A Near-Infrared Excited FRET-Based Fluorescent Sensor Using Core–Shell Upconversion Nanoparticles Functionalized with Rhodamine B Derivative for Highly Selective Detection of Hg²⁺

A near-infrared (NIR)-excitable ratiometric fluorescent nanosensor, CS-UCNP@mSiO₂–RBPA, was developed for the selective and sensitive detection of Hg²⁺. The probe consists of core–shell NaYF₄:Yb,Er upconversion nanoparticles (UCNPs) coated with mesoporous silica and functionalized with a rhodamine B-derived chemosensor (RBPA). Upon 980 nm excitation, the UCNPs emit green (~ 543 nm) and red (~ 658 nm) luminescence.

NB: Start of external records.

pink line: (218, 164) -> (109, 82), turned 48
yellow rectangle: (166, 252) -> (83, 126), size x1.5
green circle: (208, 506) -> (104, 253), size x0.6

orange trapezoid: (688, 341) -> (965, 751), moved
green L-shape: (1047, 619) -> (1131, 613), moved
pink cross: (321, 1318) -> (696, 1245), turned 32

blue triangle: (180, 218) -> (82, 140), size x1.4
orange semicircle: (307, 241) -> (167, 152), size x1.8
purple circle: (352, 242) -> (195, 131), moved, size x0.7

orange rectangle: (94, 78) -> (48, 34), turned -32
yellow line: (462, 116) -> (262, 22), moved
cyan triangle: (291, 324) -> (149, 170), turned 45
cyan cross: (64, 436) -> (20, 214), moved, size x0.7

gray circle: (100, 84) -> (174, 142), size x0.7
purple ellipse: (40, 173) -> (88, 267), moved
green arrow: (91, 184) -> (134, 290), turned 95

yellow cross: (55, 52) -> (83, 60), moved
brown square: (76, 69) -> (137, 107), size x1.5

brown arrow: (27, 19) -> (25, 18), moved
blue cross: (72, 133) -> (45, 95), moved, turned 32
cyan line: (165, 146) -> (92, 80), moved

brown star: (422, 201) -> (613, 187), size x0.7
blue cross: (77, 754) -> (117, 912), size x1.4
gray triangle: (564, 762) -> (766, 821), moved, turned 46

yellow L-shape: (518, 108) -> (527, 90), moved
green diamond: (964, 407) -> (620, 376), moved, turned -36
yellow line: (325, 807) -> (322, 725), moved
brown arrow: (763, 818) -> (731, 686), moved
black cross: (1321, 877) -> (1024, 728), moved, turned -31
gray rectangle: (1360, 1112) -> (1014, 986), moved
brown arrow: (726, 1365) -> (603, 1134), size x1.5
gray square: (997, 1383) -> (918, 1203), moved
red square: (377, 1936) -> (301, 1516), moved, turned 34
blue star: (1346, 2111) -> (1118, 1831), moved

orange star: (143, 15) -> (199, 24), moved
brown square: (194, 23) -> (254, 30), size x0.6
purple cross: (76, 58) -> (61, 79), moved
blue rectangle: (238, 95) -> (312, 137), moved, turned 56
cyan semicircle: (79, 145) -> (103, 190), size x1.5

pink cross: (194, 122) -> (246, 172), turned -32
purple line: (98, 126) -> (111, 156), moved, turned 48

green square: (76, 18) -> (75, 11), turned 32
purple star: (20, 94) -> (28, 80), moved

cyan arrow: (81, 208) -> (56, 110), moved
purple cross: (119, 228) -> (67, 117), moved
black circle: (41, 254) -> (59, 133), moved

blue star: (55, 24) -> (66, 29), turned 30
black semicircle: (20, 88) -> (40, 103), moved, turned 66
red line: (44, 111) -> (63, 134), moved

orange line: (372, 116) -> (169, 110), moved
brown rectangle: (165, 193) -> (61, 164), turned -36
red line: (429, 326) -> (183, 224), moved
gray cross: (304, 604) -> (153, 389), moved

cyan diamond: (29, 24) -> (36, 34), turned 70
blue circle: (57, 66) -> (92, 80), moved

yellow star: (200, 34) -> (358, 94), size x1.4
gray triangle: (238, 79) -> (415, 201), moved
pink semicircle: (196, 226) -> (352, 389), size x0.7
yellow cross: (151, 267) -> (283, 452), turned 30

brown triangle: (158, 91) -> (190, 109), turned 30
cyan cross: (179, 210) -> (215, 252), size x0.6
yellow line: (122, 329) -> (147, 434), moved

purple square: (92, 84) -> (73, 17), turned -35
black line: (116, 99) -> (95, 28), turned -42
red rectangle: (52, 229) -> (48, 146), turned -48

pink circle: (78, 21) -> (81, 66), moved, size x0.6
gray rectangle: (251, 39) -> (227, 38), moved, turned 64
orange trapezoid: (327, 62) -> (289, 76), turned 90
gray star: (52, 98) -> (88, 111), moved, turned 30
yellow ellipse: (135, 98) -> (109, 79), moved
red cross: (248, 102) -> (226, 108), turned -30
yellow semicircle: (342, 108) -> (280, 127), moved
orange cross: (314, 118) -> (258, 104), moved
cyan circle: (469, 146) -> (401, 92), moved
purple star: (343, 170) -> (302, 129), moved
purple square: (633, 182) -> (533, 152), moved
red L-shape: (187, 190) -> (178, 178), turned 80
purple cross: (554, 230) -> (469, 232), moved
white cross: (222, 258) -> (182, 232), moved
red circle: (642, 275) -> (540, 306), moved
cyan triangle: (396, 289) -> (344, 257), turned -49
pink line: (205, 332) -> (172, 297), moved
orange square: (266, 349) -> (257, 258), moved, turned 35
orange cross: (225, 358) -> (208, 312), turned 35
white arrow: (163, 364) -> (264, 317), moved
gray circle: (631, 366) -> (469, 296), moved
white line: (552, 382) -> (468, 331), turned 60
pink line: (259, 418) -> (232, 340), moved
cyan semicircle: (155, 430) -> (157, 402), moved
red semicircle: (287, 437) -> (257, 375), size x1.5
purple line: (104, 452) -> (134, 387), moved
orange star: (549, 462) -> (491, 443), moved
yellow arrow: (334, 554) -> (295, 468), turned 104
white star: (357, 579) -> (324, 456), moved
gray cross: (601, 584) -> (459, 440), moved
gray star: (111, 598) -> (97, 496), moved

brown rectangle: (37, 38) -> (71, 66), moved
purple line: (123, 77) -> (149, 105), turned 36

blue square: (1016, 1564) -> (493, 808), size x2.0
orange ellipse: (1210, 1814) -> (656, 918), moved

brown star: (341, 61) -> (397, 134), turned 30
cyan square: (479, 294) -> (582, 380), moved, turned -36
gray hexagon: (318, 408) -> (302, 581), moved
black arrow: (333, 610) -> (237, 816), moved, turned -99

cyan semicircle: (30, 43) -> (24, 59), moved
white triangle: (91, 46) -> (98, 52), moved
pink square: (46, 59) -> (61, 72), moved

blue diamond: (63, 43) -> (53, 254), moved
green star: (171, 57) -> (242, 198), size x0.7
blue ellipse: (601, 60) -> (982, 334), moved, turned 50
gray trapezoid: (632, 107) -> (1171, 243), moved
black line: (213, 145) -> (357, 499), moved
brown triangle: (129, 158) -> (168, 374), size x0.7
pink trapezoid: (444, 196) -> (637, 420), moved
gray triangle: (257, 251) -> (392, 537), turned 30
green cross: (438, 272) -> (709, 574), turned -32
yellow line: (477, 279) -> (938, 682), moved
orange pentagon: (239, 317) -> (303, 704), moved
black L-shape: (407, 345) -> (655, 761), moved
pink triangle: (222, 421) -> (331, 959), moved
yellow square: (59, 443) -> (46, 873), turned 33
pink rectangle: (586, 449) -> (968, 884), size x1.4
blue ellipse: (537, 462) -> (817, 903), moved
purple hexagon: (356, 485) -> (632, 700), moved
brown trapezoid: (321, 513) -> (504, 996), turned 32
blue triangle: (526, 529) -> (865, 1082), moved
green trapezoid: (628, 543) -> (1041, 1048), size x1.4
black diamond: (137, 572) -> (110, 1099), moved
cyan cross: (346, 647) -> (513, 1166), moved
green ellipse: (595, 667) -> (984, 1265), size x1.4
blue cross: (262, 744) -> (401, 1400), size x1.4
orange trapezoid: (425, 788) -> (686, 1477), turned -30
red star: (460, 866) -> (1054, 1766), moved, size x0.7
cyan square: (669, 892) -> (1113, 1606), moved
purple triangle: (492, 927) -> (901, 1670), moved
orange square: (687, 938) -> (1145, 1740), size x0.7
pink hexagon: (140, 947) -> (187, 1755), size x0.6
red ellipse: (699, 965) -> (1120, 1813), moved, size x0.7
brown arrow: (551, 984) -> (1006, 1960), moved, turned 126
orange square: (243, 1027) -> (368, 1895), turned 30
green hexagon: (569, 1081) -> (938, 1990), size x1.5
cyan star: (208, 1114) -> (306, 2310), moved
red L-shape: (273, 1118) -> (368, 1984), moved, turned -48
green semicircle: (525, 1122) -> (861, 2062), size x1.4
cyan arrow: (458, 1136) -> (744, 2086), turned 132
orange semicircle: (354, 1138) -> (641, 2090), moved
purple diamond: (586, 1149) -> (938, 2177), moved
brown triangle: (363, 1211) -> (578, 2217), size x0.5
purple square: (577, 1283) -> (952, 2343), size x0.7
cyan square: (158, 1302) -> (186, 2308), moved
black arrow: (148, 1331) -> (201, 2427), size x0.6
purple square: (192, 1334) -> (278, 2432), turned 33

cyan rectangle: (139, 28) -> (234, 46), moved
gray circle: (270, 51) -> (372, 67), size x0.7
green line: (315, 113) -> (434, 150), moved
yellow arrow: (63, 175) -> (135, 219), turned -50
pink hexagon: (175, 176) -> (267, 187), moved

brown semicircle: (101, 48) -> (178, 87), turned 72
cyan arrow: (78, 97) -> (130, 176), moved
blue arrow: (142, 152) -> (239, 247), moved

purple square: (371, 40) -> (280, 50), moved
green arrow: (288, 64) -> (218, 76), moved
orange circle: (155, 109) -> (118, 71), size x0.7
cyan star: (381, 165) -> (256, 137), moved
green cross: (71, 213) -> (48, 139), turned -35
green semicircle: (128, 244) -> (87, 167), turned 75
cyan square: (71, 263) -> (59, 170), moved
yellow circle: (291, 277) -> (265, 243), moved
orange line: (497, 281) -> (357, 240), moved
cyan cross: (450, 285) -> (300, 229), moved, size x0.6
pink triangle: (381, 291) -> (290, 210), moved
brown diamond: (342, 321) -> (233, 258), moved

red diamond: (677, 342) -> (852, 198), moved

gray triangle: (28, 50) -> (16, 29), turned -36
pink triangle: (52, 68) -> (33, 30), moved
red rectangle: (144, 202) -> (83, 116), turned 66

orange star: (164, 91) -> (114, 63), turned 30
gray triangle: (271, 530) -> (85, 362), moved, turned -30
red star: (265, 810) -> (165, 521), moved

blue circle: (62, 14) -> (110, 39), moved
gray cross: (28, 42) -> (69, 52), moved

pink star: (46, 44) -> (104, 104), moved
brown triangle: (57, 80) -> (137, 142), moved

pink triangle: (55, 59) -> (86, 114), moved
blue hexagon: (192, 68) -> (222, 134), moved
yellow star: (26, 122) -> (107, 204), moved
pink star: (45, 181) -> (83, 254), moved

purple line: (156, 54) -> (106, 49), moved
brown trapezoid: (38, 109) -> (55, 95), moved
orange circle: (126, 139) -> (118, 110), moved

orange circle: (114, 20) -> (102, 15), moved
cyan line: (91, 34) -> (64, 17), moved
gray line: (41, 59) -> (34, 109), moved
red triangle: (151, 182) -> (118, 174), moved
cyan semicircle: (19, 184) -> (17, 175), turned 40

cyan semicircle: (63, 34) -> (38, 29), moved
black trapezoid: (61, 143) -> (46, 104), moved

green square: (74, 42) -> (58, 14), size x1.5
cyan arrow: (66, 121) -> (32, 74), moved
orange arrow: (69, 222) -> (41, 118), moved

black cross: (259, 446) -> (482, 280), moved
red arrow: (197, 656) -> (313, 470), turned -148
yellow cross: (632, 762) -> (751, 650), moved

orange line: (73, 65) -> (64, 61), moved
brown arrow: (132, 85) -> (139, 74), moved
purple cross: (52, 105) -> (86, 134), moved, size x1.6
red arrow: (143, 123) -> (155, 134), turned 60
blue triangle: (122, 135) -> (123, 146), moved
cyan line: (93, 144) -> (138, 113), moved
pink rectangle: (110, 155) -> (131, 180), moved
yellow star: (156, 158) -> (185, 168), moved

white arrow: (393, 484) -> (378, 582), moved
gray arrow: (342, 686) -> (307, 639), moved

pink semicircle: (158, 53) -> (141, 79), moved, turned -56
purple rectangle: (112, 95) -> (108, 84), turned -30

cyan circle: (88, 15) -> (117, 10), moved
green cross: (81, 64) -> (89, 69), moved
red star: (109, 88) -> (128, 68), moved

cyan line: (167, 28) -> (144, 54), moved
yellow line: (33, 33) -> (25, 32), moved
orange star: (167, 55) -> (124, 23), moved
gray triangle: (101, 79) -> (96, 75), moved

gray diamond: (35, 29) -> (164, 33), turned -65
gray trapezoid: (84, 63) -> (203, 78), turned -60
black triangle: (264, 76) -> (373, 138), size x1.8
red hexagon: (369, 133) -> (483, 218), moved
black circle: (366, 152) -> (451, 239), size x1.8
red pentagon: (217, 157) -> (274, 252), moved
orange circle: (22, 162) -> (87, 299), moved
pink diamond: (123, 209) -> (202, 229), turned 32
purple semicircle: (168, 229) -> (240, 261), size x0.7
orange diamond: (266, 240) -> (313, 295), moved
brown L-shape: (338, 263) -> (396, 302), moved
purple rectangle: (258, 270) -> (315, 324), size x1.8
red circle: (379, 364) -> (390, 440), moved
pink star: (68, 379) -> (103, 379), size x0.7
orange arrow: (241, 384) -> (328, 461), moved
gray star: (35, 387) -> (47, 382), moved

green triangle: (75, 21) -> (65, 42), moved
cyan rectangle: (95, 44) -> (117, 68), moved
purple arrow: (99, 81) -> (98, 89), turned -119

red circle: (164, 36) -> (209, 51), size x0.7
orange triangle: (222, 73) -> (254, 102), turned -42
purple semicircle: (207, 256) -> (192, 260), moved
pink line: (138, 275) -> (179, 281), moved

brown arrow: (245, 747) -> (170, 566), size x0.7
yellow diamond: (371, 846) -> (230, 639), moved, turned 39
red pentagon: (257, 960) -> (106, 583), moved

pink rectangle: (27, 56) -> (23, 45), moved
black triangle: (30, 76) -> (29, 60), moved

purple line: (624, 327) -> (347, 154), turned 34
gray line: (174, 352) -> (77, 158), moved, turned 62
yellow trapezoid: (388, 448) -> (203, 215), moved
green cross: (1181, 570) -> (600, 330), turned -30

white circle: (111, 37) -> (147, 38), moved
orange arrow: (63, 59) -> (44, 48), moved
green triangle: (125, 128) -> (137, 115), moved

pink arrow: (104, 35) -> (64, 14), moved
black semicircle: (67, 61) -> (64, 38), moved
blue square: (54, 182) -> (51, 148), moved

In the presence of Hg²⁺, RBPA undergoes spirolactam ring-opening, generating a yellow-emitting species that accepts energy from the UCNP donor via Förster resonance energy transfer (FRET). This results in a concentration-dependent decrease in green emission and a concomitant increase in yellow fluorescence at ~ 584 nm, while the red emission serves as an internal reference. The sensor exhibits excellent selectivity for Hg²⁺ over other common metal ions and operates effectively at neutral pH. A linear response was observed in the Hg²⁺ concentration range of 0–70 µM by UV–vis absorption, and a remarkably low limit of detection of 14 nM was achieved by ratiometric fluorescence (I₅₈₄/I₆₅₈). The combination of NIR excitation, ratiometric output, and high specificity makes this nanoplatform promising for environmental monitoring and potential biological applications.